§ **Action item**:
Repeat the entries below exactly. Drop the pictures.

Collected data:
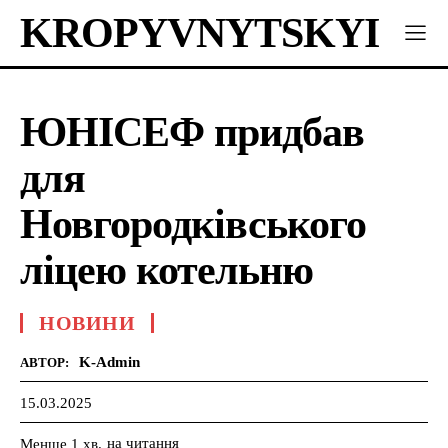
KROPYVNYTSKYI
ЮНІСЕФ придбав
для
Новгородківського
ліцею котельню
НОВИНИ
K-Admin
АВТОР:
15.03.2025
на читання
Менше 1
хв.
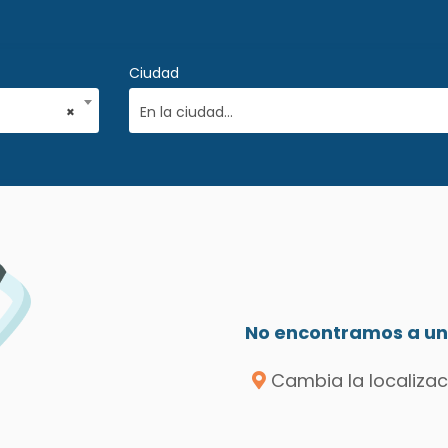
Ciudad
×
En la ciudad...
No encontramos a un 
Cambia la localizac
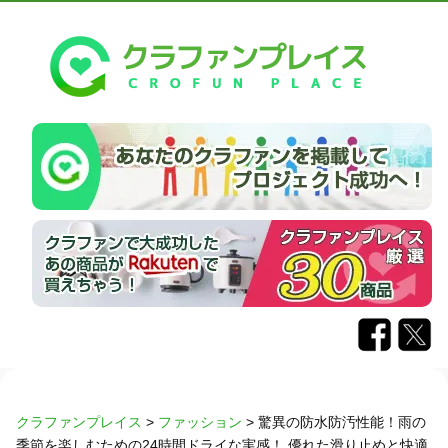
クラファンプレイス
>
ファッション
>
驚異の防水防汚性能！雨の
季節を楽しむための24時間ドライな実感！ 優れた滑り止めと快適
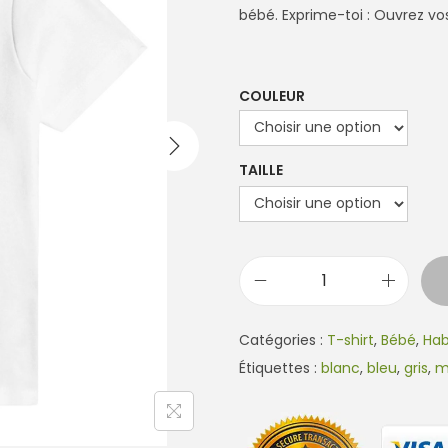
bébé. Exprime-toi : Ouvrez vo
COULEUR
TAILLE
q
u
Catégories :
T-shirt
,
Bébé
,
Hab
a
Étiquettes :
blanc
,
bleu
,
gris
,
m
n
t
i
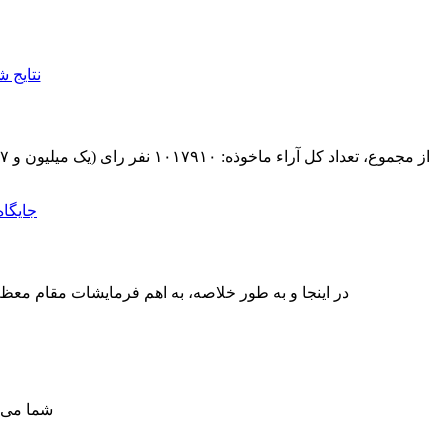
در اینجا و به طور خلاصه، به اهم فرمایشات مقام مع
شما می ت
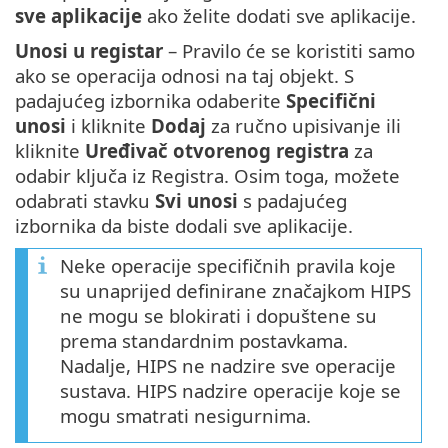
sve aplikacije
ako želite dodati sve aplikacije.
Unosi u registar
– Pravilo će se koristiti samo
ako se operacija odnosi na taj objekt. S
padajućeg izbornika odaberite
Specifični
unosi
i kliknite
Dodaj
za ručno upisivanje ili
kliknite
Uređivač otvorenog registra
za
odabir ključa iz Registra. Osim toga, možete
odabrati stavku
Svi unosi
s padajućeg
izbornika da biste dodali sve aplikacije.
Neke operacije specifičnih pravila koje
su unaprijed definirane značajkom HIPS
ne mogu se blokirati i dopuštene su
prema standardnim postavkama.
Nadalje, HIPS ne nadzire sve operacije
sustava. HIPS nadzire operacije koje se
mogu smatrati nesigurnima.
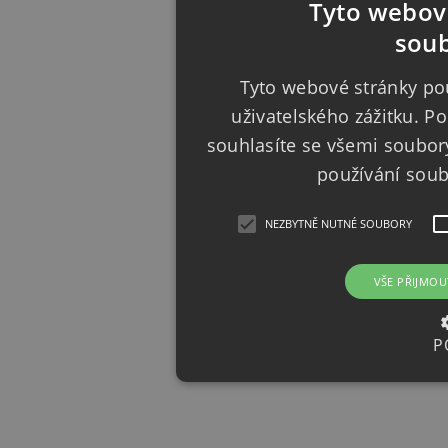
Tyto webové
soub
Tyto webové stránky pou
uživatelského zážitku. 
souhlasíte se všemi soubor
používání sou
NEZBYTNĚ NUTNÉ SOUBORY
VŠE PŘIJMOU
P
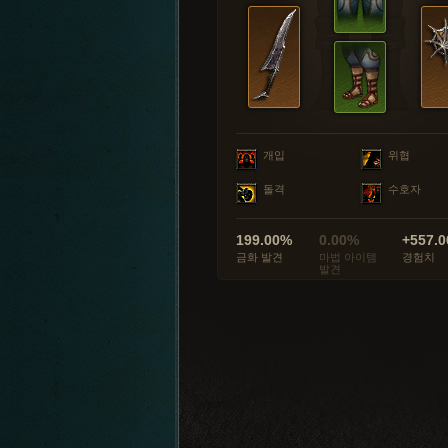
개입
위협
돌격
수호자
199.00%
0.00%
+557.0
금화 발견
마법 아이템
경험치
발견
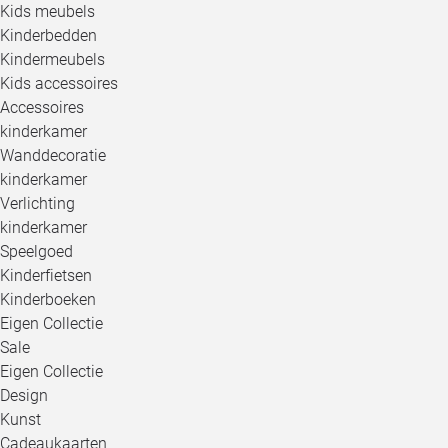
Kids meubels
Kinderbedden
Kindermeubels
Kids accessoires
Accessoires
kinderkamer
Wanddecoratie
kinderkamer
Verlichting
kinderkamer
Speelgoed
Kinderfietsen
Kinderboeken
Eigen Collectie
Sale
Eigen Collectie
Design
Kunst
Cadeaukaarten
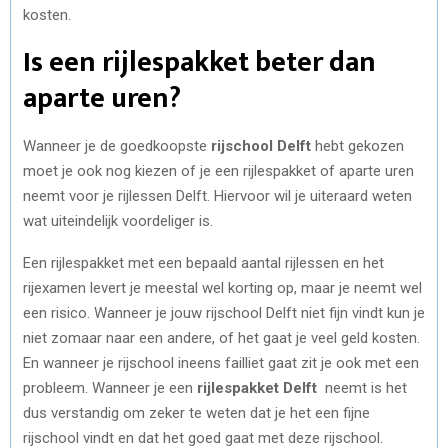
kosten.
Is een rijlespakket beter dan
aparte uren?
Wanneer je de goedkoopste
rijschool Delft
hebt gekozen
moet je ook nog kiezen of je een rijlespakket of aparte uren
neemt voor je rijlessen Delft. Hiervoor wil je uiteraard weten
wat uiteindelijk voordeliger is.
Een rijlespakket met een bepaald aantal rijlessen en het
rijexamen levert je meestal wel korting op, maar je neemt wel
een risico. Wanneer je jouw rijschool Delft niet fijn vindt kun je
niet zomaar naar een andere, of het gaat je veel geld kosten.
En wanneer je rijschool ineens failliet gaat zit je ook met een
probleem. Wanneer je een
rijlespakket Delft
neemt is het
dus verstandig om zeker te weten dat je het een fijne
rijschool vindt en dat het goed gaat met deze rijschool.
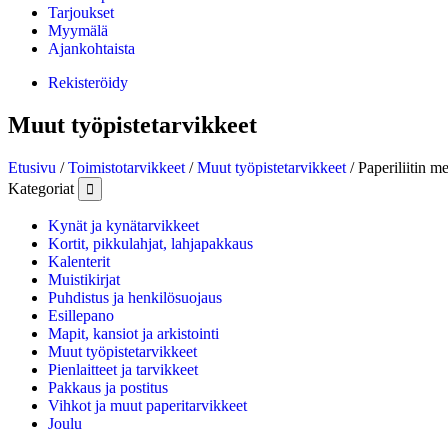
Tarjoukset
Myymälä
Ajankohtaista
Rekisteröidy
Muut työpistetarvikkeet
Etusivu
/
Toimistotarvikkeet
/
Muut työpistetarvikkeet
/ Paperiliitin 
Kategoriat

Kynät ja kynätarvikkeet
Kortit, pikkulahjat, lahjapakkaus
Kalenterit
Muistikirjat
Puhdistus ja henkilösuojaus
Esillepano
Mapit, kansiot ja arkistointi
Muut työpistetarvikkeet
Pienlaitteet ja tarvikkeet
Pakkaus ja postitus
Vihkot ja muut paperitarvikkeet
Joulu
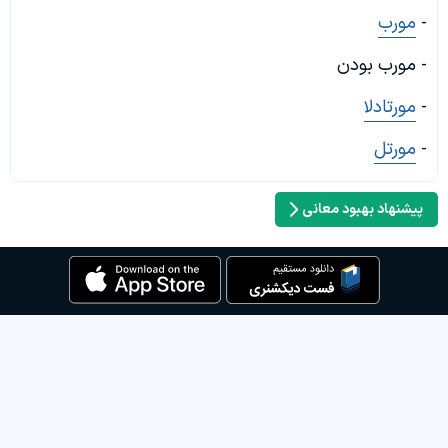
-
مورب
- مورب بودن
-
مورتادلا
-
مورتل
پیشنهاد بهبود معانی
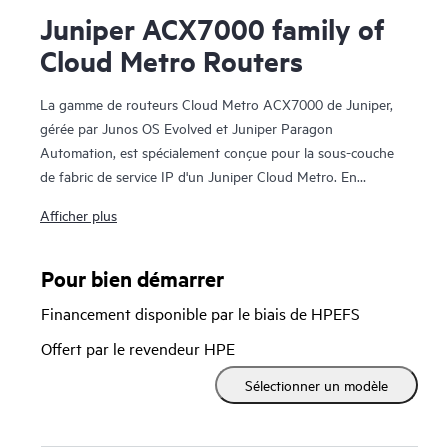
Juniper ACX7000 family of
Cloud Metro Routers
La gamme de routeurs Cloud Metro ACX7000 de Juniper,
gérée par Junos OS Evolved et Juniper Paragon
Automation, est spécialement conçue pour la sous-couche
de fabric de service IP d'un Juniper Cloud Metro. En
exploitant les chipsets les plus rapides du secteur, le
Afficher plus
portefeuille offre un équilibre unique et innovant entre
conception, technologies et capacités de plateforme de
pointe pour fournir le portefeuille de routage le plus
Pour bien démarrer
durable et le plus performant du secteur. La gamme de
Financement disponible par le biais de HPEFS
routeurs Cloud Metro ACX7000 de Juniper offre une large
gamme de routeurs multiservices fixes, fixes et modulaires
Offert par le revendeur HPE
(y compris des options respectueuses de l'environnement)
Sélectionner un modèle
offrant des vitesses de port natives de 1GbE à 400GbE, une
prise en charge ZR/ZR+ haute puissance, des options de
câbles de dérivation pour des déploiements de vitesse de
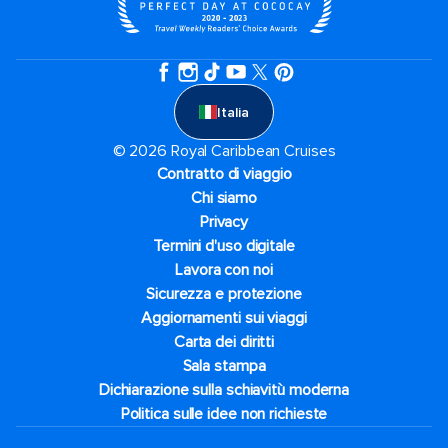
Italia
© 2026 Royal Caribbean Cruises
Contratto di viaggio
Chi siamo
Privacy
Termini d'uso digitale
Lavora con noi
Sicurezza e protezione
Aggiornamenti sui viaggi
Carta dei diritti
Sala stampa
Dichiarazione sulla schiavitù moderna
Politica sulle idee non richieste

§ **Response box**:
KROPYVNYTSKYI
ЮНІСЕФ придбав
для
Новгородківського
ліцею котельню
НОВИНИ
K-Admin
АВТОР:
15.03.2025
на читання
Менше 1
хв.
Ciudad
×
En la ciudad...
No encontramos a un 
Cambia la localizac
クラファンプレイス
>
ファッション
>
驚異の防水防汚性能！雨の
季節を楽しむための24時間ドライな実感！ 優れた滑り止めと快適
bébé. Exprime-toi : Ouvrez vo
COULEUR
TAILLE
q
u
Catégories :
T-shirt
,
Bébé
,
Hab
a
Étiquettes :
blanc
,
bleu
,
gris
,
m
n
t
i
در اینجا و به طور خلاصه، به اهم فرمایشات مقام مع
شما می ت
sve aplikacije
ako želite dodati sve aplikacije.
Unosi u registar
– Pravilo će se koristiti samo
ako se operacija odnosi na taj objekt. S
padajućeg izbornika odaberite
Specifični
unosi
i kliknite
Dodaj
za ručno upisivanje ili
kliknite
Uređivač otvorenog registra
za
odabir ključa iz Registra. Osim toga, možete
odabrati stavku
Svi unosi
s padajućeg
izbornika da biste dodali sve aplikacije.
Neke operacije specifičnih pravila koje
su unaprijed definirane značajkom HIPS
ne mogu se blokirati i dopuštene su
prema standardnim postavkama.
Nadalje, HIPS ne nadzire sve operacije
sustava. HIPS nadzire operacije koje se
mogu smatrati nesigurnima.
Tyto webové
soub
Tyto webové stránky pou
uživatelského zážitku. 
souhlasíte se všemi soubor
používání sou
NEZBYTNĚ NUTNÉ SOUBORY
VŠE PŘIJMOU
P
개입
위협
돌격
수호자
199.00%
0.00%
+557.0
금화 발견
마법 아이템
경험치
발견
Kids meubels
Kinderbedden
Kindermeubels
Kids accessoires
Accessoires
kinderkamer
Wanddecoratie
kinderkamer
Verlichting
kinderkamer
Speelgoed
Kinderfietsen
Kinderboeken
Eigen Collectie
Sale
Eigen Collectie
Design
Kunst
Cadeaukaarten
kosten.
Is een rijlespakket beter dan
aparte uren?
Wanneer je de goedkoopste
rijschool Delft
hebt gekozen
moet je ook nog kiezen of je een rijlespakket of aparte uren
neemt voor je rijlessen Delft. Hiervoor wil je uiteraard weten
wat uiteindelijk voordeliger is.
Een rijlespakket met een bepaald aantal rijlessen en het
rijexamen levert je meestal wel korting op, maar je neemt wel
een risico. Wanneer je jouw rijschool Delft niet fijn vindt kun je
niet zomaar naar een andere, of het gaat je veel geld kosten.
En wanneer je rijschool ineens failliet gaat zit je ook met een
probleem. Wanneer je een
rijlespakket Delft
neemt is het
dus verstandig om zeker te weten dat je het een fijne
rijschool vindt en dat het goed gaat met deze rijschool.
Tarjoukset
Myymälä
Ajankohtaista
Rekisteröidy
Muut työpistetarvikkeet
Etusivu
/
Toimistotarvikkeet
/
Muut työpistetarvikkeet
/ Paperiliitin 
Kategoriat

Kynät ja kynätarvikkeet
Kortit, pikkulahjat, lahjapakkaus
Kalenterit
Muistikirjat
Puhdistus ja henkilösuojaus
Esillepano
Mapit, kansiot ja arkistointi
Muut työpistetarvikkeet
Pienlaitteet ja tarvikkeet
Pakkaus ja postitus
Vihkot ja muut paperitarvikkeet
Joulu
-
مورب
- مورب بودن
-
مورتادلا
-
مورتل
پیشنهاد بهبود معانی
Juniper ACX7000 family of
Cloud Metro Routers
La gamme de routeurs Cloud Metro ACX7000 de Juniper,
gérée par Junos OS Evolved et Juniper Paragon
Automation, est spécialement conçue pour la sous-couche
de fabric de service IP d'un Juniper Cloud Metro. En
exploitant les chipsets les plus rapides du secteur, le
Afficher plus
portefeuille offre un équilibre unique et innovant entre
conception, technologies et capacités de plateforme de
pointe pour fournir le portefeuille de routage le plus
Pour bien démarrer
durable et le plus performant du secteur. La gamme de
Financement disponible par le biais de HPEFS
routeurs Cloud Metro ACX7000 de Juniper offre une large
gamme de routeurs multiservices fixes, fixes et modulaires
Offert par le revendeur HPE
(y compris des options respectueuses de l'environnement)
Sélectionner un modèle
offrant des vitesses de port natives de 1GbE à 400GbE, une
prise en charge ZR/ZR+ haute puissance, des options de
câbles de dérivation pour des déploiements de vitesse de
Italia
© 2026 Royal Caribbean Cruises
Contratto di viaggio
Chi siamo
Privacy
Termini d'uso digitale
Lavora con noi
Sicurezza e protezione
Aggiornamenti sui viaggi
Carta dei diritti
Sala stampa
Dichiarazione sulla schiavitù moderna
Politica sulle idee non richieste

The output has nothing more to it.